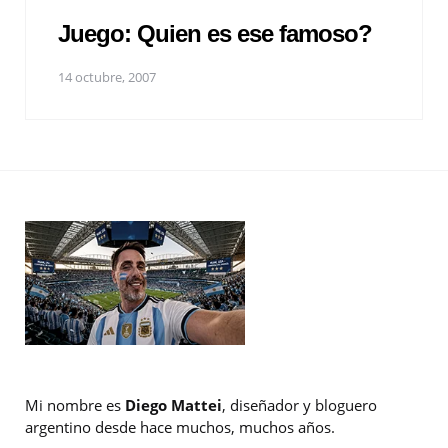
Juego: Quien es ese famoso?
14 octubre, 2007
Mi nombre es
Diego Mattei
, diseñador y bloguero
argentino desde hace muchos, muchos años.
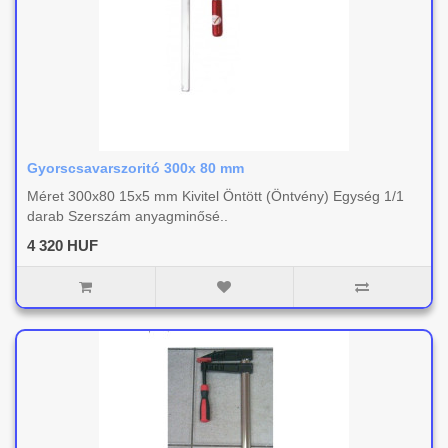
Gyorscsavarszoritó 300x 80 mm
Méret 300x80 15x5 mm Kivitel Öntött (Öntvény) Egység 1/1
darab Szerszám anyagminősé..
4 320 HUF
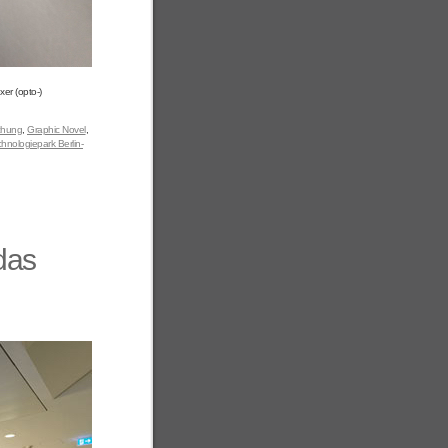
xer (opto-)
chung
,
Graphic Novel
,
hnologiepark Berlin-
 das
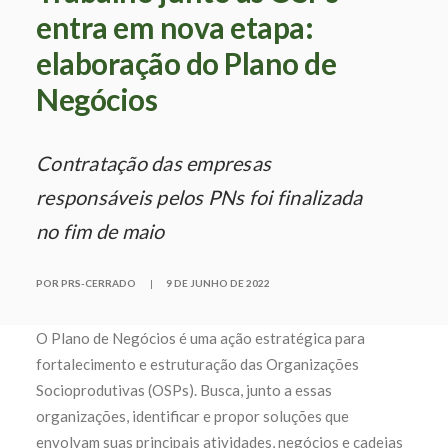
entra em nova etapa:
elaboração do Plano de
Negócios
Contratação das empresas
responsáveis pelos PNs foi finalizada
no fim de maio
POR PRS-CERRADO
|
9 DE JUNHO DE 2022
O Plano de Negócios é uma ação estratégica para
fortalecimento e estruturação das Organizações
Socioprodutivas (OSPs). Busca, junto a essas
organizações, identificar e propor soluções que
envolvam suas principais atividades, negócios e cadeias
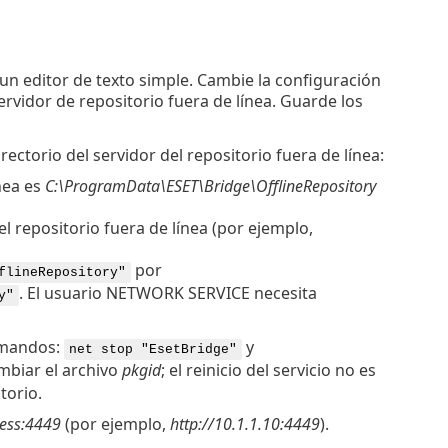
un editor de texto simple. Cambie la configuración
ervidor de repositorio fuera de línea. Guarde los
rectorio del servidor del repositorio fuera de línea:
nea es
C:\ProgramData\ESET\Bridge\OfflineRepository
l repositorio fuera de línea (por ejemplo,
por
flineRepository"
. El usuario NETWORK SERVICE necesita
y"
comandos:
y
net stop "EsetBridge"
ambiar el archivo
pkgid
; el reinicio del servicio no es
torio.
ress:4449
(por ejemplo,
http://10.1.1.10:4449
).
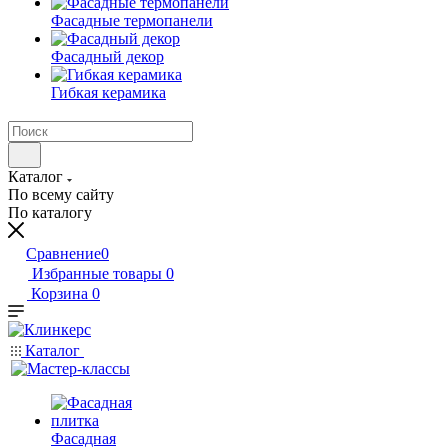
Фасадные термопанели
Фасадный декор
Гибкая керамика
Каталог
По всему сайту
По каталогу
Сравнение
0
Избранные товары
0
Корзина
0
Каталог
Фасадная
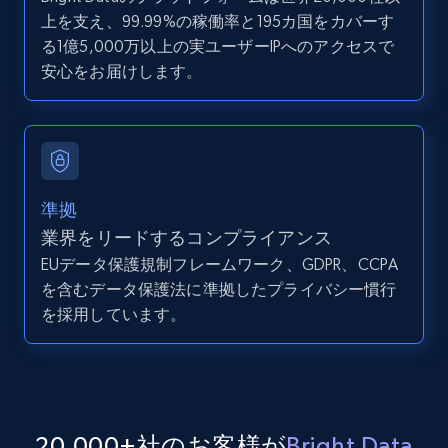
LinkedIn posts - Discover user's articles by
上を支え、99.99%の稼働率と195カ国をカバーす
URL
る1億5,000万以上の実ユーザーIPへのアクセスで
URL, ID, User id, Use url, Title, Headline, Post
安心をお届けします。
text, Date posted, and more.
11.3K+
1.5K+
無料トライアル
準拠
業界をリードするコンプライアンス
LinkedIn posts - Discover posts by Profile
URL
EUデータ保護規制フレームワーク、GDPR、CCPA
を含むデータ保護法に準拠したプライバシー慣行
URL, ID, User id, Use url, Title, Headline, Post
を採用しています。
text, Date posted, and more.
11.3K+
1.5K+
無料トライアル
20,000+社のお客様が
Bright Data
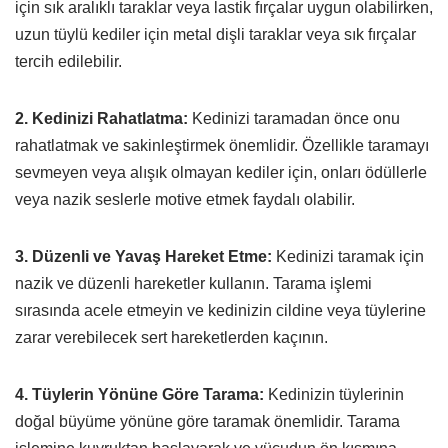
için sık aralıklı taraklar veya lastik fırçalar uygun olabilirken,
uzun tüylü kediler için metal dişli taraklar veya sık fırçalar
tercih edilebilir.
2. Kedinizi Rahatlatma:
Kedinizi taramadan önce onu
rahatlatmak ve sakinleştirmek önemlidir. Özellikle taramayı
sevmeyen veya alışık olmayan kediler için, onları ödüllerle
veya nazik seslerle motive etmek faydalı olabilir.
3. Düzenli ve Yavaş Hareket Etme:
Kedinizi taramak için
nazik ve düzenli hareketler kullanın. Tarama işlemi
sırasında acele etmeyin ve kedinizin cildine veya tüylerine
zarar verebilecek sert hareketlerden kaçının.
4. Tüylerin Yönüne Göre Tarama:
Kedinizin tüylerinin
doğal büyüme yönüne göre taramak önemlidir. Tarama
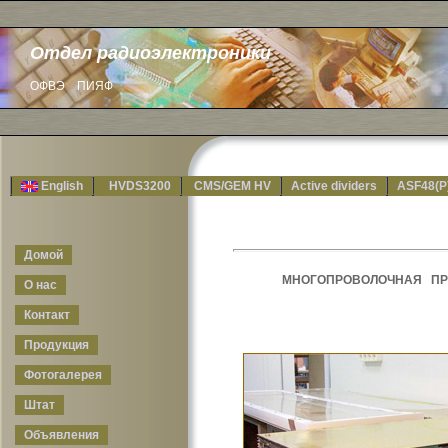
Отдел радиоэлектроники
ОФВЭ
ПИЯФ
English
HVDS3200
CMS/GEM HV
Active dividers
ASF48(P
Домой
МНОГОПРОВОЛОЧНАЯ ПР
О нас
Контакт
Продукция
Фотогалерея
Штат
Объявления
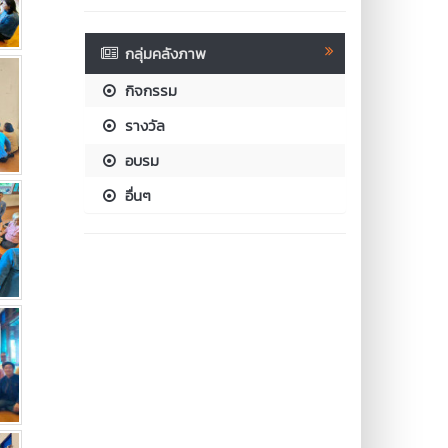
กลุ่มคลังภาพ
กิจกรรม
รางวัล
อบรม
อื่นๆ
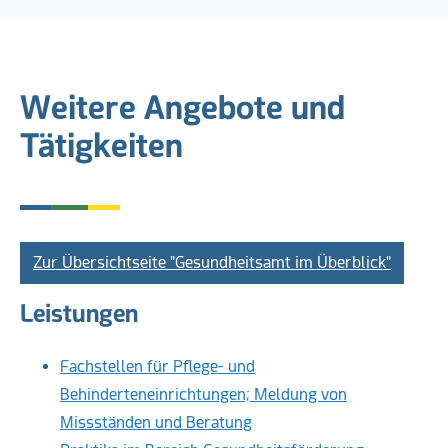
Weitere Angebote und
Tätigkeiten
Zur Übersichtseite "Gesundheitsamt im Überblick"
Leistungen
Fachstellen für Pflege- und
Behinderteneinrichtungen; Meldung von
Missständen und Beratung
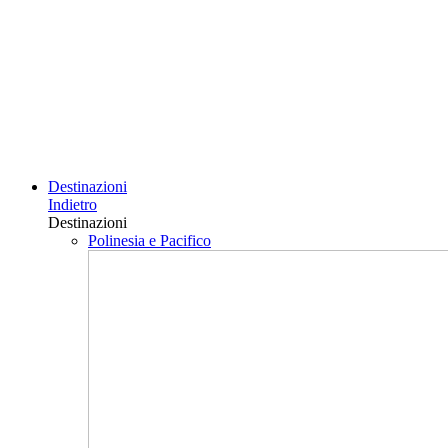
Destinazioni
Indietro
Destinazioni
Polinesia e Pacifico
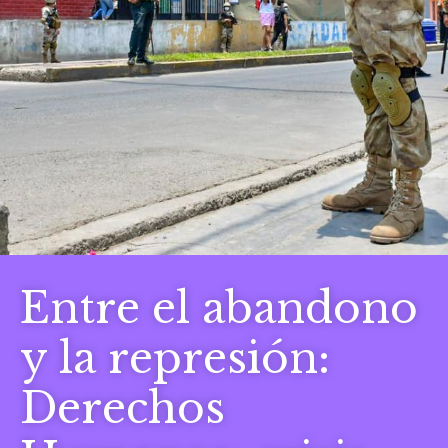
Entre el abandono
y la represión:
Derechos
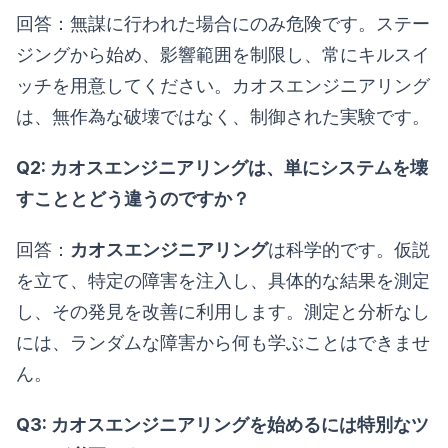
回答：無謀に行われた場合にのみ危険です。ステー
ジングから始め、影響範囲を制限し、常にキルスイ
ッチを用意してください。カオスエンジニアリング
は、無作為な破壊ではなく、制御された実験です。
Q2: カオスエンジニアリングは、単にシステムを壊
すこととどう違うのですか？
回答：
カオスエンジニアリング
は科学的です。仮説
を立て、特定の障害を注入し、具体的な結果を測定
し、その発見を改善に利用します。測定と分析なし
には、ランダムな障害から何も学ぶことはできませ
ん。
Q3: カオスエンジニアリングを始めるには特別なツ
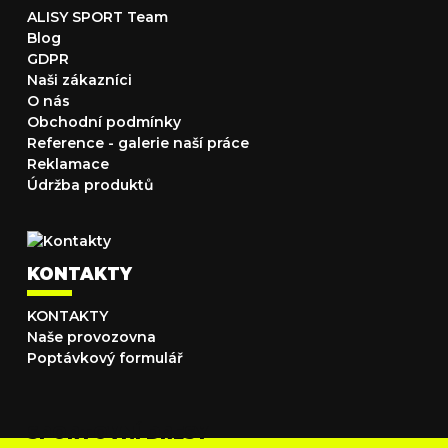
ALISY SPORT Team
Blog
GDPR
Naši zákazníci
O nás
Obchodní podmínky
Reference - galerie naší práce
Reklamace
Údržba produktů
KONTAKTY
KONTAKTY
Naše provozovna
Poptávkový formulář
SPORTOVNÍ DRESY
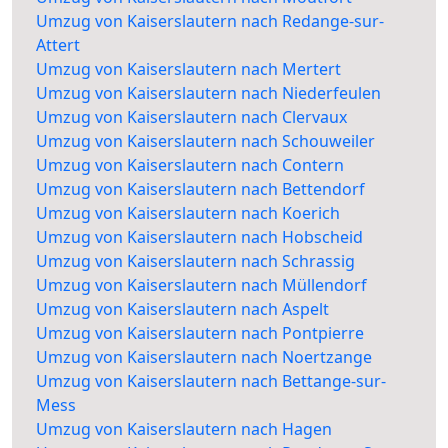
Umzug von Kaiserslautern nach Redange-sur-
Attert
Umzug von Kaiserslautern nach Mertert
Umzug von Kaiserslautern nach Niederfeulen
Umzug von Kaiserslautern nach Clervaux
Umzug von Kaiserslautern nach Schouweiler
Umzug von Kaiserslautern nach Contern
Umzug von Kaiserslautern nach Bettendorf
Umzug von Kaiserslautern nach Koerich
Umzug von Kaiserslautern nach Hobscheid
Umzug von Kaiserslautern nach Schrassig
Umzug von Kaiserslautern nach Müllendorf
Umzug von Kaiserslautern nach Aspelt
Umzug von Kaiserslautern nach Pontpierre
Umzug von Kaiserslautern nach Noertzange
Umzug von Kaiserslautern nach Bettange-sur-
Mess
Umzug von Kaiserslautern nach Hagen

++++++++++++++++++++

WHAT YOU HAVE TO DO: Every line of the data above is to be repeated exactly; the images are to be left out.

YOUR SOLUTION:
Juego: Quien es ese famoso?
14 octubre, 2007
Mi nombre es
Diego Mattei
, diseñador y bloguero
argentino desde hace muchos, muchos años.
Gyorscsavarszoritó 300x 80 mm
Méret 300x80 15x5 mm Kivitel Öntött (Öntvény) Egység 1/1
darab Szerszám anyagminősé..
4 320 HUF
xer (opto-)
chung
,
Graphic Novel
,
hnologiepark Berlin-
 das
entra em nova etapa:
elaboração do Plano de
Negócios
Contratação das empresas
responsáveis pelos PNs foi finalizada
no fim de maio
POR PRS-CERRADO
|
9 DE JUNHO DE 2022
O Plano de Negócios é uma ação estratégica para
fortalecimento e estruturação das Organizações
Socioprodutivas (OSPs). Busca, junto a essas
organizações, identificar e propor soluções que
envolvam suas principais atividades, negócios e cadeias
un editor de texto simple. Cambie la configuración
ervidor de repositorio fuera de línea. Guarde los
rectorio del servidor del repositorio fuera de línea:
nea es
C:\ProgramData\ESET\Bridge\OfflineRepository
l repositorio fuera de línea (por ejemplo,
por
flineRepository"
. El usuario NETWORK SERVICE necesita
y"
comandos:
y
net stop "EsetBridge"
ambiar el archivo
pkgid
; el reinicio del servicio no es
torio.
ress:4449
(por ejemplo,
http://10.1.1.10:4449
).
Фасадные термопанели
Фасадный декор
Гибкая керамика
Каталог
По всему сайту
По каталогу
Сравнение
0
Избранные товары
0
Корзина
0
Каталог
Фасадная
LinkedIn posts - Discover user's articles by
上を支え、99.99%の稼働率と195カ国をカバーす
URL
る1億5,000万以上の実ユーザーIPへのアクセスで
URL, ID, User id, Use url, Title, Headline, Post
安心をお届けします。
text, Date posted, and more.
11.3K+
1.5K+
無料トライアル
準拠
業界をリードするコンプライアンス
LinkedIn posts - Discover posts by Profile
URL
EUデータ保護規制フレームワーク、GDPR、CCPA
を含むデータ保護法に準拠したプライバシー慣行
URL, ID, User id, Use url, Title, Headline, Post
を採用しています。
text, Date posted, and more.
11.3K+
1.5K+
無料トライアル
20,000+社のお客様が
Bright Data
için sık aralıklı taraklar veya lastik fırçalar uygun olabilirken,
uzun tüylü kediler için metal dişli taraklar veya sık fırçalar
tercih edilebilir.
2. Kedinizi Rahatlatma:
Kedinizi taramadan önce onu
rahatlatmak ve sakinleştirmek önemlidir. Özellikle taramayı
sevmeyen veya alışık olmayan kediler için, onları ödüllerle
veya nazik seslerle motive etmek faydalı olabilir.
3. Düzenli ve Yavaş Hareket Etme:
Kedinizi taramak için
nazik ve düzenli hareketler kullanın. Tarama işlemi
sırasında acele etmeyin ve kedinizin cildine veya tüylerine
zarar verebilecek sert hareketlerden kaçının.
4. Tüylerin Yönüne Göre Tarama:
Kedinizin tüylerinin
doğal büyüme yönüne göre taramak önemlidir. Tarama
Отдел радиоэлектроники
ОФВЭ
ПИЯФ
English
HVDS3200
CMS/GEM HV
Active dividers
ASF48(P
Домой
МНОГОПРОВОЛОЧНАЯ ПР
О нас
Контакт
Продукция
Фотогалерея
Штат
Объявления
กลุ่มคลังภาพ
กิจกรรม
รางวัล
อบรม
อื่นๆ
Weitere Angebote und
Tätigkeiten
Zur Übersichtseite "Gesundheitsamt im Überblick"
Leistungen
Fachstellen für Pflege- und
Behinderteneinrichtungen; Meldung von
Missständen und Beratung
Destinazioni
Indietro
Destinazioni
Polinesia e Pacifico
Entre el abandono
y la represión:
Derechos
回答：無謀に行われた場合にのみ危険です。ステー
ジングから始め、影響範囲を制限し、常にキルスイ
ッチを用意してください。カオスエンジニアリング
は、無作為な破壊ではなく、制御された実験です。
Q2: カオスエンジニアリングは、単にシステムを壊
すこととどう違うのですか？
回答：
カオスエンジニアリング
は科学的です。仮説
を立て、特定の障害を注入し、具体的な結果を測定
し、その発見を改善に利用します。測定と分析なし
には、ランダムな障害から何も学ぶことはできませ
ん。
Q3: カオスエンジニアリングを始めるには特別なツ
ALISY SPORT Team
Blog
GDPR
Naši zákazníci
O nás
Obchodní podmínky
Reference - galerie naší práce
Reklamace
Údržba produktů
KONTAKTY
KONTAKTY
Naše provozovna
Poptávkový formulář
SPORTOVNÍ DRESY
Umzug von Kaiserslautern nach Redange-sur-
Attert
Umzug von Kaiserslautern nach Mertert
Umzug von Kaiserslautern nach Niederfeulen
Umzug von Kaiserslautern nach Clervaux
Umzug von Kaiserslautern nach Schouweiler
Umzug von Kaiserslautern nach Contern
Umzug von Kaiserslautern nach Bettendorf
Umzug von Kaiserslautern nach Koerich
Umzug von Kaiserslautern nach Hobscheid
Umzug von Kaiserslautern nach Schrassig
Umzug von Kaiserslautern nach Müllendorf
Umzug von Kaiserslautern nach Aspelt
Umzug von Kaiserslautern nach Pontpierre
Umzug von Kaiserslautern nach Noertzange
Umzug von Kaiserslautern nach Bettange-sur-
Mess
Umzug von Kaiserslautern nach Hagen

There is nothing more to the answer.